• Work item: Copy out the listing in full, exactly as written, but not its pictures.

• Data excerpts:
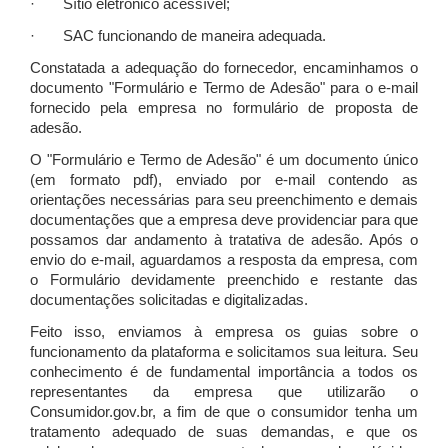
· Sítio eletrônico acessível;
· SAC funcionando de maneira adequada.
Constatada a adequação do fornecedor, encaminhamos o
documento "Formulário e Termo de Adesão" para o e-mail
fornecido pela empresa no formulário de proposta de
adesão.
O "Formulário e Termo de Adesão" é um documento único
(em formato pdf), enviado por e-mail contendo as
orientações necessárias para seu preenchimento e demais
documentações que a empresa deve providenciar para que
possamos dar andamento à tratativa de adesão. Após o
envio do e-mail, aguardamos a resposta da empresa, com
o Formulário devidamente preenchido e restante das
documentações solicitadas e digitalizadas.
Feito isso, enviamos à empresa os guias sobre o
funcionamento da plataforma e solicitamos sua leitura. Seu
conhecimento é de fundamental importância a todos os
representantes da empresa que utilizarão o
Consumidor.gov.br, a fim de que o consumidor tenha um
tratamento adequado de suas demandas, e que os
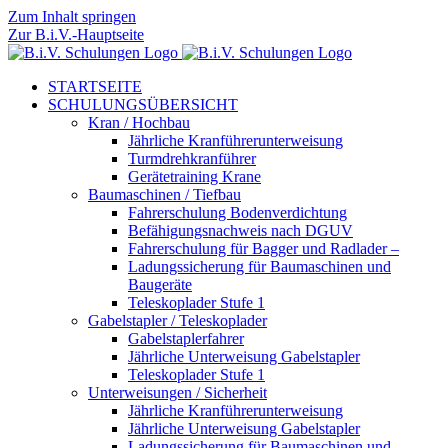
Zum Inhalt springen
Zur B.i.V.-Hauptseite
STARTSEITE
SCHULUNGSÜBERSICHT
Kran / Hochbau
Jährliche Kranführerunterweisung
Turmdrehkranführer
Gerätetraining Krane
Baumaschinen / Tiefbau
Fahrerschulung Bodenverdichtung
Befähigungsnachweis nach DGUV
Fahrerschulung für Bagger und Radlader –
Ladungssicherung für Baumaschinen und
Baugeräte
Teleskoplader Stufe 1
Gabelstapler / Teleskoplader
Gabelstaplerfahrer
Jährliche Unterweisung Gabelstapler
Teleskoplader Stufe 1
Unterweisungen / Sicherheit
Jährliche Kranführerunterweisung
Jährliche Unterweisung Gabelstapler
Ladungssicherung für Baumaschinen und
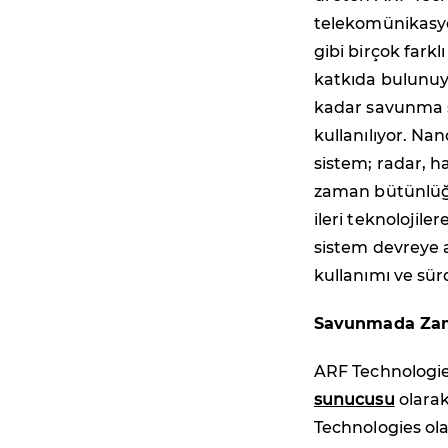
telekomünikasyon
gibi birçok farkl
katkıda bulunuy
kadar savunma sa
kullanılıyor. N
sistem; radar, 
zaman bütünlüğü
ileri teknolojil
sistem devreye a
kullanımı ve sür
Savunmada Zama
ARF Technologies
sunucusu
olarak
Technologies ola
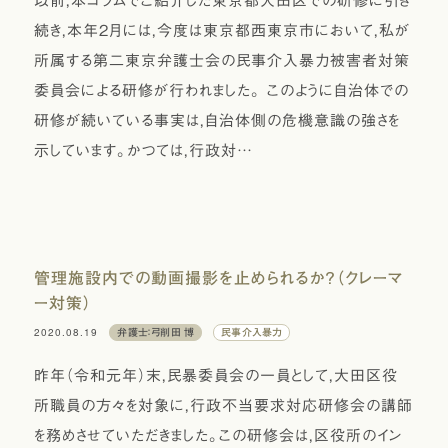
以前，本コラムでご紹介した東京都大田区での研修に引き
続き，本年2月には，今度は東京都西東京市において，私が
所属する第二東京弁護士会の民事介入暴力被害者対策
委員会による研修が行われました。 このように自治体での
研修が続いている事実は，自治体側の危機意識の強さを
示しています。かつては，行政対…
管理施設内での動画撮影を止められるか？（クレーマ
ー対策）
2020.08.19
弁護士：弓削田 博
民事介入暴力
昨年（令和元年）末，民暴委員会の一員として，大田区役
所職員の方々を対象に，行政不当要求対応研修会の講師
を務めさせていただきました。この研修会は，区役所のイン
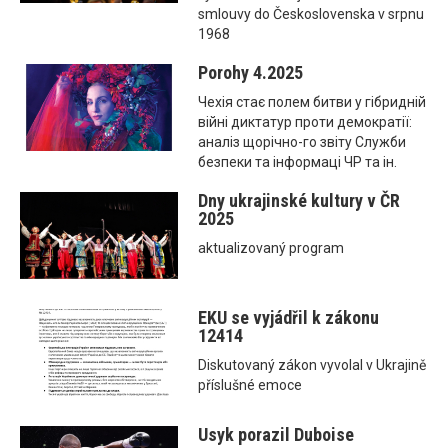
smlouvy do Československa v srpnu
1968
Porohy 4.2025
Чехія стає полем битви у гібридній
війні диктатур проти демократії:
аналіз щорічно-го звіту Служби
безпеки та інформаці ЧР та ін.
Dny ukrajinské kultury v ČR
2025
aktualizovaný program
EKU se vyjádřil k zákonu
12414
Diskutovaný zákon vyvolal v Ukrajině
příslušné emoce
Usyk porazil Duboise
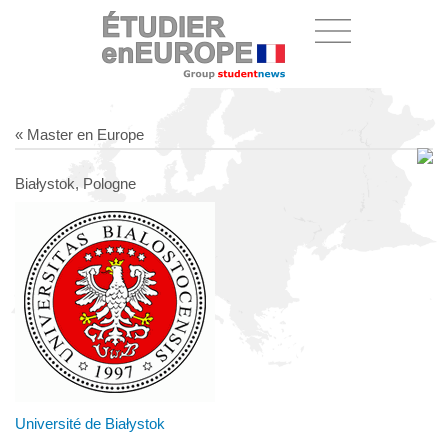
« Master en Europe
Białystok, Pologne
Université de Białystok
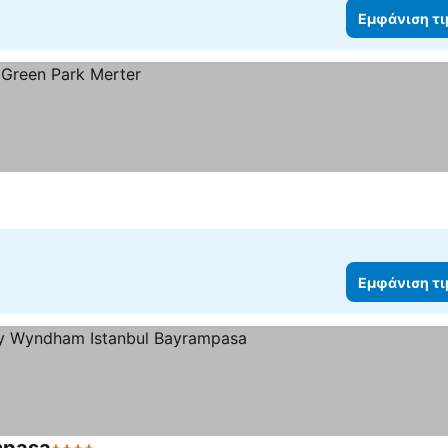
Εμφάνιση τ
Εμφάνιση τ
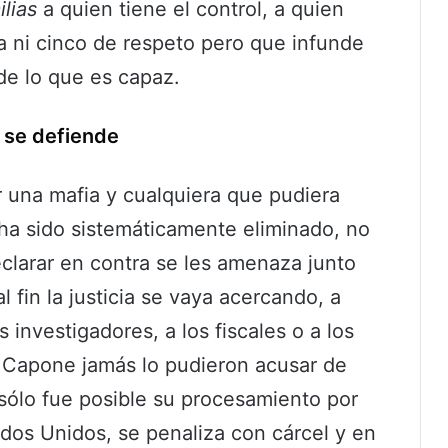
ilias
a quien tiene el control, a quien
ra ni cinco de respeto pero que infunde
de lo que es capaz.
 se defiende
 una mafia y cualquiera que pudiera
 ha sido sistemáticamente eliminado, no
clarar en contra se les amenaza junto
l fin la justicia se vaya acercando, a
 investigadores, a los fiscales o a los
Al Capone jamás lo pudieron acusar de
 sólo fue posible su procesamiento por
dos Unidos, se penaliza con cárcel y en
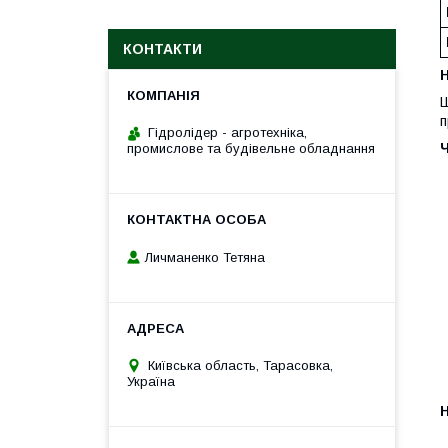
КОНТАКТИ
H
Ш
п
Гідролідер - агротехніка,
промислове та будівельне обладнання
Личманенко Тетяна
Київська область, Тарасовка,
Україна
H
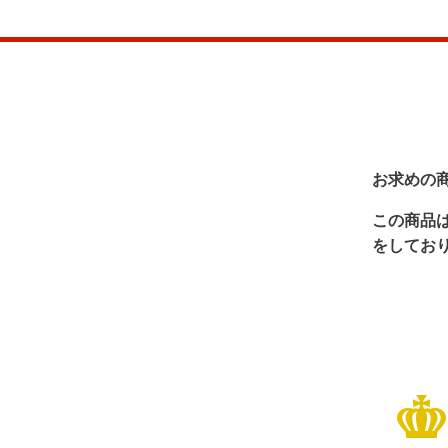
お求めの
この商品
をしてお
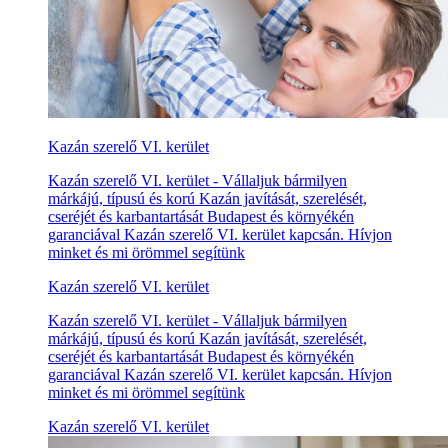
Kazán szerelő VI. kerület
Kazán szerelő VI. kerület - Vállaljuk bármilyen
márkájú, típusú és korú Kazán javítását, szerelését,
cseréjét és karbantartását Budapest és környékén
garanciával Kazán szerelő VI. kerület kapcsán. Hívjon
minket és mi örömmel segítünk
Kazán szerelő VI. kerület
Kazán szerelő VI. kerület - Vállaljuk bármilyen
márkájú, típusú és korú Kazán javítását, szerelését,
cseréjét és karbantartását Budapest és környékén
garanciával Kazán szerelő VI. kerület kapcsán. Hívjon
minket és mi örömmel segítünk
Kazán szerelő VI. kerület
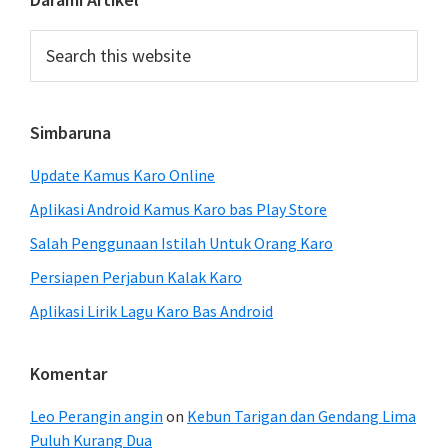
Primary
Sidebar
Search
this
website
Simbaruna
Update Kamus Karo Online
Aplikasi Android Kamus Karo bas Play Store
Salah Penggunaan Istilah Untuk Orang Karo
Persiapen Perjabun Kalak Karo
Aplikasi Lirik Lagu Karo Bas Android
Komentar
Leo Perangin angin
on
Kebun Tarigan dan Gendang Lima
Puluh Kurang Dua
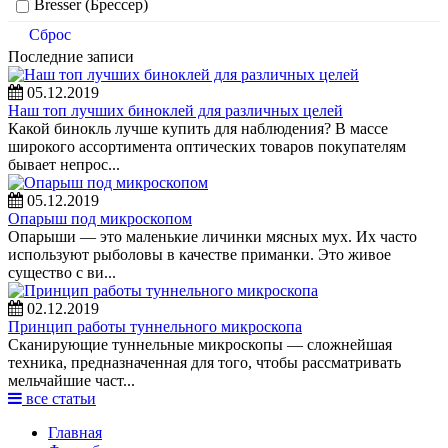
Bresser (Брессер)
Сброс
Последние записи
05.12.2019
Наш топ лучших биноклей для различных целей
Какой бинокль лучше купить для наблюдения? В массе
широкого ассортимента оптических товаров покупателям
бывает непрос...
05.12.2019
Опарыш под микроскопом
Опарыши — это маленькие личинки мясных мух. Их часто
используют рыболовы в качестве приманки. Это живое
существо с ви...
02.12.2019
Принцип работы туннельного микроскопа
Сканирующие туннельные микроскопы — сложнейшая
техника, предназначенная для того, чтобы рассматривать
мельчайшие част...
все статьи
Главная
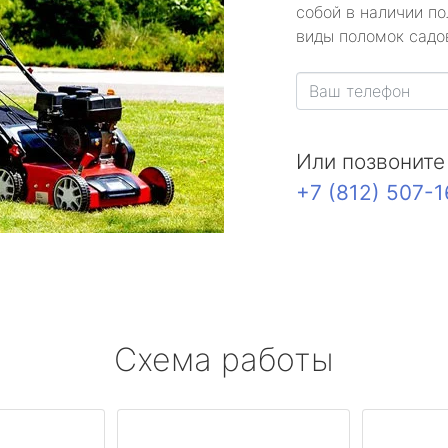
собой в наличии по
виды поломок садов
Или позвоните
+7 (812) 507-
Схема работы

• Reply to the task:
· Sítio eletrônico acessível;
· SAC funcionando de maneira adequada.
Constatada a adequação do fornecedor, encaminhamos o
documento "Formulário e Termo de Adesão" para o e-mail
fornecido pela empresa no formulário de proposta de
adesão.
O "Formulário e Termo de Adesão" é um documento único
(em formato pdf), enviado por e-mail contendo as
orientações necessárias para seu preenchimento e demais
documentações que a empresa deve providenciar para que
possamos dar andamento à tratativa de adesão. Após o
envio do e-mail, aguardamos a resposta da empresa, com
o Formulário devidamente preenchido e restante das
documentações solicitadas e digitalizadas.
Feito isso, enviamos à empresa os guias sobre o
funcionamento da plataforma e solicitamos sua leitura. Seu
conhecimento é de fundamental importância a todos os
representantes da empresa que utilizarão o
Consumidor.gov.br, a fim de que o consumidor tenha um
tratamento adequado de suas demandas, e que os
Zum Inhalt springen
Zur B.i.V.-Hauptseite
STARTSEITE
SCHULUNGSÜBERSICHT
Kran / Hochbau
Jährliche Kranführerunterweisung
Turmdrehkranführer
Gerätetraining Krane
Baumaschinen / Tiefbau
Fahrerschulung Bodenverdichtung
Befähigungsnachweis nach DGUV
Fahrerschulung für Bagger und Radlader –
Ladungssicherung für Baumaschinen und
Baugeräte
Teleskoplader Stufe 1
Gabelstapler / Teleskoplader
Gabelstaplerfahrer
Jährliche Unterweisung Gabelstapler
Teleskoplader Stufe 1
Unterweisungen / Sicherheit
Jährliche Kranführerunterweisung
Jährliche Unterweisung Gabelstapler
Ladungssicherung für Baumaschinen und
telekomünikasyon
gibi birçok farkl
katkıda bulunuy
kadar savunma sa
kullanılıyor. N
sistem; radar, 
zaman bütünlüğü
ileri teknolojil
sistem devreye a
kullanımı ve sür
Savunmada Zama
ARF Technologies
sunucusu
olarak
Technologies ola
以前，本コラムでご紹介した東京都大田区での研修に引き
続き，本年2月には，今度は東京都西東京市において，私が
所属する第二東京弁護士会の民事介入暴力被害者対策
委員会による研修が行われました。 このように自治体での
研修が続いている事実は，自治体側の危機意識の強さを
示しています。かつては，行政対…
管理施設内での動画撮影を止められるか？（クレーマ
ー対策）
2020.08.19
弁護士：弓削田 博
民事介入暴力
昨年（令和元年）末，民暴委員会の一員として，大田区役
所職員の方々を対象に，行政不当要求対応研修会の講師
を務めさせていただきました。この研修会は，区役所のイン
smlouvy do Československa v srpnu
1968
Porohy 4.2025
Чехія стає полем битви у гібридній
війні диктатур проти демократії:
аналіз щорічно-го звіту Служби
безпеки та інформаці ЧР та ін.
Dny ukrajinské kultury v ČR
2025
aktualizovaný program
EKU se vyjádřil k zákonu
12414
Diskutovaný zákon vyvolal v Ukrajině
příslušné emoce
Usyk porazil Duboise
« Master en Europe
Białystok, Pologne
Université de Białystok
Εμφάνιση τ
Εμφάνιση τ
ilias
a quien tiene el control, a quien
ra ni cinco de respeto pero que infunde
de lo que es capaz.
 se defiende
 una mafia y cualquiera que pudiera
 ha sido sistemáticamente eliminado, no
clarar en contra se les amenaza junto
l fin la justicia se vaya acercando, a
 investigadores, a los fiscales o a los
Al Capone jamás lo pudieron acusar de
 sólo fue posible su procesamiento por
dos Unidos, se penaliza con cárcel y en
КОНТАКТИ
H
Ш
п
Гідролідер - агротехніка,
промислове та будівельне обладнання
Личманенко Тетяна
Київська область, Тарасовка,
Україна
H
お求めの
この商品
をしてお
Kazán szerelő VI. kerület
Kazán szerelő VI. kerület - Vállaljuk bármilyen
márkájú, típusú és korú Kazán javítását, szerelését,
cseréjét és karbantartását Budapest és környékén
garanciával Kazán szerelő VI. kerület kapcsán. Hívjon
minket és mi örömmel segítünk
Kazán szerelő VI. kerület
Kazán szerelő VI. kerület - Vállaljuk bármilyen
márkájú, típusú és korú Kazán javítását, szerelését,
cseréjét és karbantartását Budapest és környékén
garanciával Kazán szerelő VI. kerület kapcsán. Hívjon
minket és mi örömmel segítünk
Kazán szerelő VI. kerület
Primary
Sidebar
Search
this
website
Simbaruna
Update Kamus Karo Online
Aplikasi Android Kamus Karo bas Play Store
Salah Penggunaan Istilah Untuk Orang Karo
Persiapen Perjabun Kalak Karo
Aplikasi Lirik Lagu Karo Bas Android
Komentar
Leo Perangin angin
on
Kebun Tarigan dan Gendang Lima
Puluh Kurang Dua
Bresser (Брессер)
Сброс
Последние записи
05.12.2019
Наш топ лучших биноклей для различных целей
Какой бинокль лучше купить для наблюдения? В массе
широкого ассортимента оптических товаров покупателям
бывает непрос...
05.12.2019
Опарыш под микроскопом
Опарыши — это маленькие личинки мясных мух. Их часто
используют рыболовы в качестве приманки. Это живое
существо с ви...
02.12.2019
Принцип работы туннельного микроскопа
Сканирующие туннельные микроскопы — сложнейшая
техника, предназначенная для того, чтобы рассматривать
мельчайшие част...
все статьи
Главная
собой в наличии по
виды поломок садов
Или позвоните
+7 (812) 507-
Схема работы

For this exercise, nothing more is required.